“And how much alcohol do you drink?”
“I have no idea,” I replied. “In my line of work, there’s always some event or the other, and there’s always drinking.”
“What exactly is your line of work, Mr. Ridder?”
“Seriously?” I chuckled. The doctor raised an eyebrow, clearly not impressed. “I’m founder and CEO of Ridder Technology.”
“I see,” the doctor said, jotting down something in the charts. “Do you get out much, Mr. Ridder?”
“I’m always out and about,” I said.
“Exercise,” the doctor stressed. “I meant exercise.”
I wondered if sex counted, and was about to say that when the look on the doctor’s face made me think otherwise. Whatever this guy’s problem was, he was making me uneasy, and right now I needed to know what was in that chart.
“No,” I said. “Listen, can you tell me the results of all these tests you made me do?”
“In a minute,” the doctor said. “How about your diet?”
“Steak and pussy,” I answered with a grin. He shot me a look that told me he was not impressed or amused. “Listen, doc, I appreciate the tough love antics, but I got enough of that growing up from my old man. So, let’s just skip to the part where you tell me what the fuck’s wrong with me.”
The doctor looked at me for a beat, sighed, took off his glasses and blew out a long sigh. “Hypertension, high cholesterol, beginning signs of serious atherosclerosis, high levels of liver enzymes.” He stopped. “Should I go on?”

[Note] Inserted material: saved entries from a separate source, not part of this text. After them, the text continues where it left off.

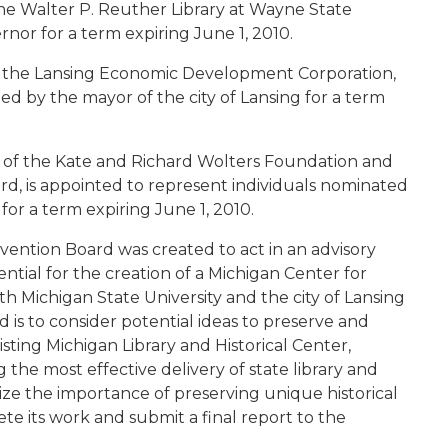
 the Walter P. Reuther Library at Wayne State
rnor for a term expiring June 1, 2010.
f the Lansing Economic Development Corporation,
ed by the mayor of the city of Lansing for a term
t of the Kate and Richard Wolters Foundation and
d, is appointed to represent individuals nominated
for a term expiring June 1, 2010.
ention Board was created to act in an advisory
ntial for the creation of a Michigan Center for
h Michigan State University and the city of Lansing
d is to consider potential ideas to preserve and
sting Michigan Library and Historical Center,
 the most effective delivery of state library and
gnize the importance of preserving unique historical
ete its work and submit a final report to the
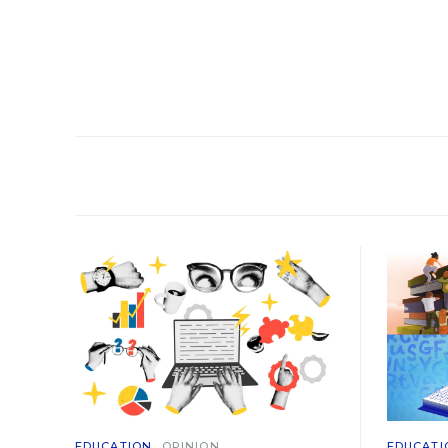
EDUCATION
OPINION
EDUCATI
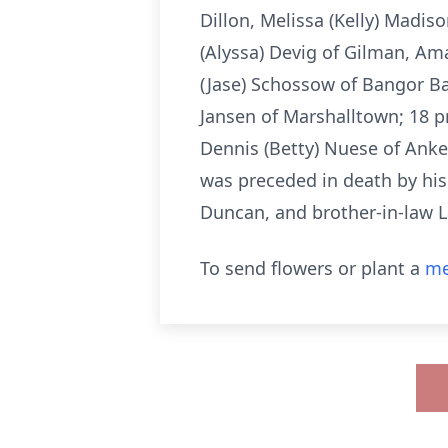
Dillon, Melissa (Kelly) Madis
(Alyssa) Devig of Gilman, Am
(Jase) Schossow of Bangor Ba
Jansen of Marshalltown; 18 p
Dennis (Betty) Nuese of Ank
was preceded in death by hi
Duncan, and brother-in-law 
To send flowers or plant a
me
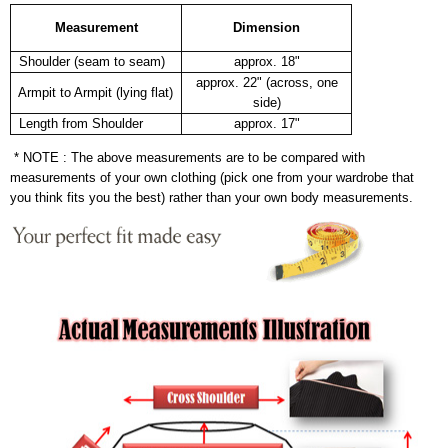
Measurement
Dimension
Shoulder (seam to seam)
approx. 18"
approx. 22" (across, one
Armpit to Armpit (lying flat)
side)
Length from Shoulder
approx. 17"
* NOTE : The above measurements are to be compared with
measurements of your own clothing (pick one from your wardrobe that
you think fits you the best) rather than your own body measurements.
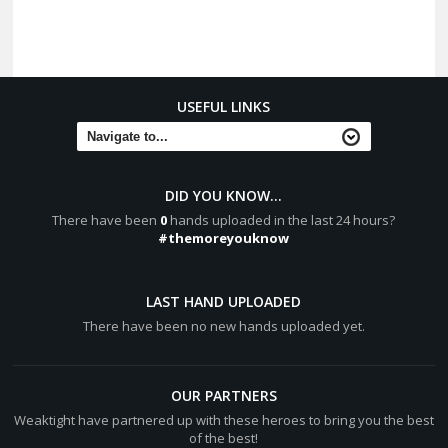
USEFUL LINKS
DID YOU KNOW...
There have been
0
hands uploaded in the last 24 hours?
#themoreyouknow
LAST HAND UPLOADED
There have been no new hands uploaded yet.
OUR PARTNERS
Weaktight have partnered up with these heroes to bring you the best
of the best!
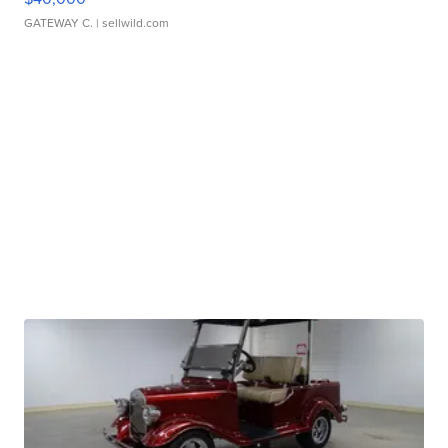
GATEWAY C.
| sellwild.com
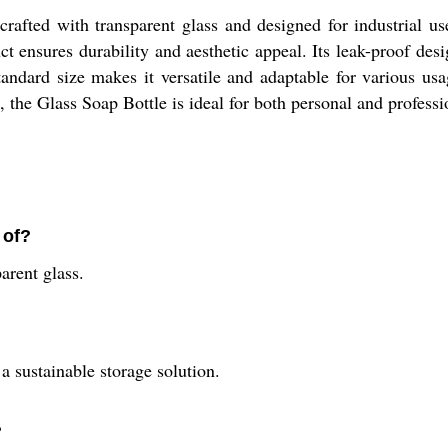
afted with transparent glass and designed for industrial use
t ensures durability and aesthetic appeal. Its leak-proof desi
andard size makes it versatile and adaptable for various usag
le, the Glass Soap Bottle is ideal for both personal and profess
 of?
arent glass.
a sustainable storage solution.
?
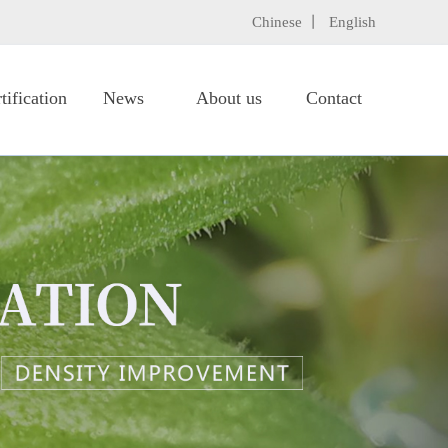
Chinese 丨
English
tification
News
About us
Contact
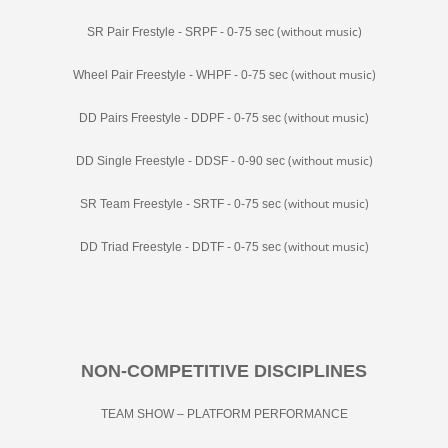
(without music)
SR Pair Frestyle - SRPF - 0-75 sec
(without music)
Wheel Pair Freestyle - WHPF - 0-75 sec
(without music)
DD Pairs Freestyle - DDPF - 0-75 sec
(without music)
DD Single Freestyle - DDSF - 0-90 sec
(without music)
SR Team Freestyle - SRTF - 0-75 sec
(without music)
DD Triad Freestyle - DDTF - 0-75 sec
NON-COMPETITIVE DISCIPLINES
TEAM SHOW – PLATFORM PERFORMANCE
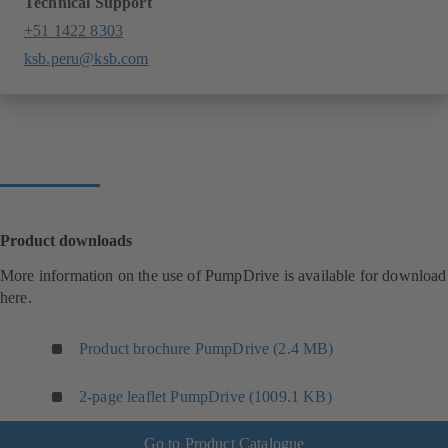
Technical Support
+51 1422 8303
ksb.peru@ksb.com
Product downloads
More information on the use of PumpDrive is available for download
here.
Product brochure PumpDrive (2.4 MB)
2-page leaflet PumpDrive (1009.1 KB)
Go to Product Catalogue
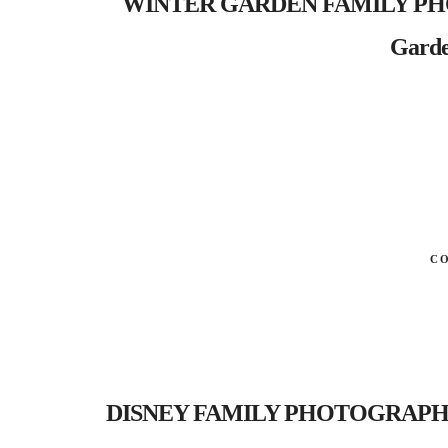
WINTER GARDEN FAMILY PHOT
Garde
C
DISNEY FAMILY PHOTOGRAPHER- Al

“Yes, please do, only this time in plain English?”
“You’re a step away from a heart attack or stroke that will probably kill you, Mr. Ridder,” he said, setting the glasses back on his thin nose. “Is that English plain enough?”
* * *
I ignored my calls.
For most of the day, I sat in complete shock on my couch, staring out at t
he Austin skyline, an unlit cigarette in one hand and the doctor’s words rolling over and over in my head.
A heart attack.
A stroke.
Fuck, I’m only thirty-two.
I couldn’t believe it. I remembered the warning signs, subtle but there, enough for any man to take notice if he didn’t have his head so far up his ass. Dennis had told me the drinking would kill me. Alice had tried to get me to quit smoking over and over again. Even my mother had commented on the stress I was under, telling me that it was the stress that had taken my dad away.
Funny, I always thought it was his good nature and care for others.
My mother hadn’t thought that was funny, and right now, neither did I.
I laid my head back, rolling the cigarette between my fingers as I rubbed at my chest. Dying was not on any of my to-do lists. To say I wasn’t ready for it was an understatement; it fucking terrified me. Not that I didn’t have anything to show for my thirty-two years. I was a multi-billionaire. I could roll tobacco in hundred-dollar bills and smoke three dozen of them a day for years, and still I wouldn’t see a dent in my bank account. I was on top of the world, doing what I wanted, when I wanted, partying and fucking every night. Whoever said money couldn’t buy happiness didn’t have the money I had.
Much good your money’s doing for you now.
I frowned, suddenly angry at the doctor who tried to convince me to stay at the hospital for more tests. What the fuck did he know? I could buy good health if I wanted to. I could pay the best doctors in the world to turn all these test results around. I could pay the fucking angel of death to leave me the fuck alone!
I snapped the cigarette in half and threw it angrily at the window. I felt my entire body shake, and my heart began to pound in my chest. I felt the beginning of sweat beads collecting on my brow, and there was a sudden crushing weight on my chest. I closed my eyes, took in deep breaths and let them out in long exhales. Slowly, my heart’s beating returned to normal, and the weight on my chest lifted.
You’re going to kill yourself.
I knew that, but had no clue what I was going to do about it.